South America's Amazon - Sink for human emissions of carbon dioxide

South America's Amazon contains about a third of all the tropical rainforests left on earth. It covers about 1 percent of the earth's surface. According to scientific data, approximately every 3 days a 'new' specie is discovered. The Amazon covers a vast amount of land from Brazil, Bolivia, Colombia, Ecuador, French Guiana, Guyana, Peru, Suriname, and Venezuela.

Human activity has removed more than one-tenth of trees and plants from the Amazon forest since the mid twentieth century. According to scientists trees play a significant part in reducing global warming as they absorb carbon dioxide from the atmosphere in order to grow. By this natural precess greenhouse gas levels are reduced naturally from the atmosphere. Adding to the vital significance, the Amazon forest is the world's largest store of biodiversity. Currently, it is believed that around one quarter of all terrestrial species are found throughout the Amazon.
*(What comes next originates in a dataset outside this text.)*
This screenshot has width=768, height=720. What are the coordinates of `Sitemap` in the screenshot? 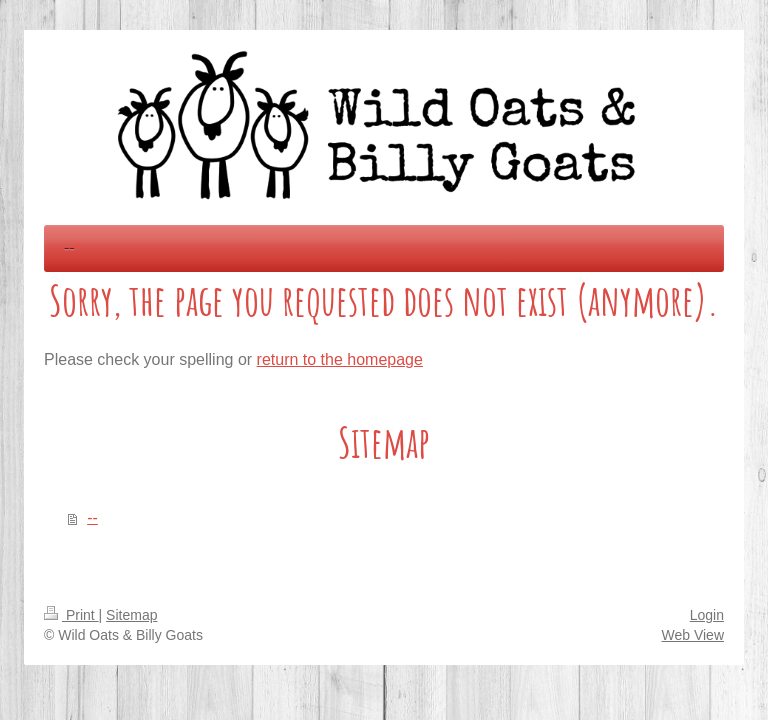 It's located at (131, 615).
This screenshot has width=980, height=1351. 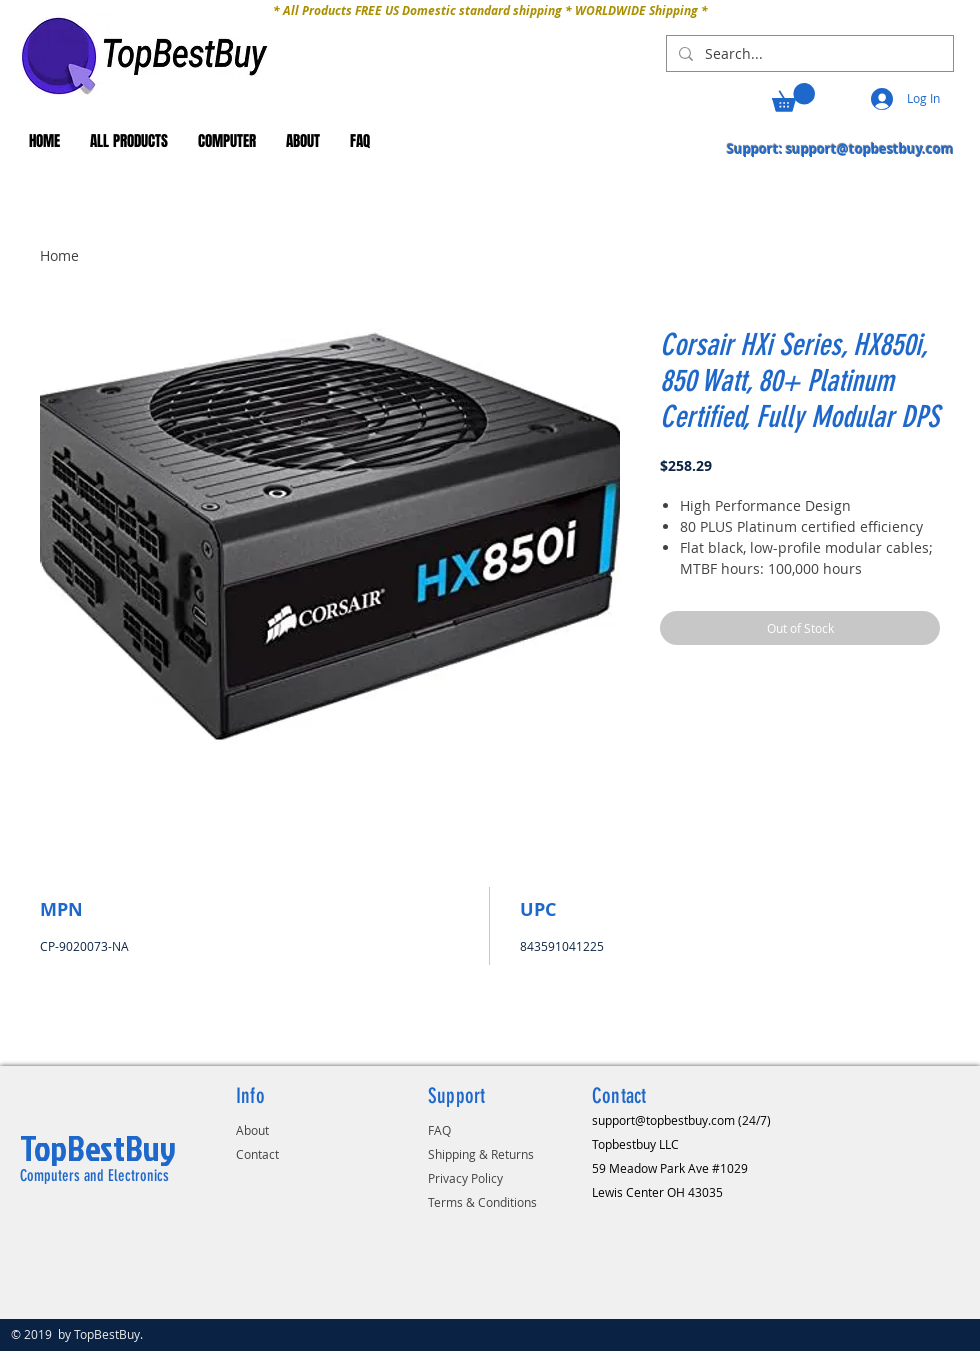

The Amazon represents a major sink for human emissions of carbon dioxide, currently absorbing about two billion tons per year. This process is vital to the health of our planet and all species. But the Amazon faces serious challenges as we move into a more uncertain future. Scientists are uncertain how the rise in global temperature will harm the Amazon. A broad range of climate changes are projected, associated in part with uncertainty in how the tropical pacific and Atlantic sea-surface temperatures will respond in the future and how this will influence regional rainfall patterns. Reliable and stable rain patterns are vital to the existence of the Amazon and any disruption can potentially reduce the tremendous species diversity as well as the intake of carbon dioxide from the atmosphere.

The Amazon is also under attacks by the the dangers of fire and deforestations. As world populations are growing the demand for wood continues to rise. Despite all the regulations to preserve the Amazon forest people are still cutting trees to sell to foreign companies. Each year people cut thousands of trees and make profits of of them. But deforestation is not the only challenge as wild fires pose a serious problem. With recent droughts, in the region, hundreds of acres have been burned and this has harmed thousands of species as well as the environment.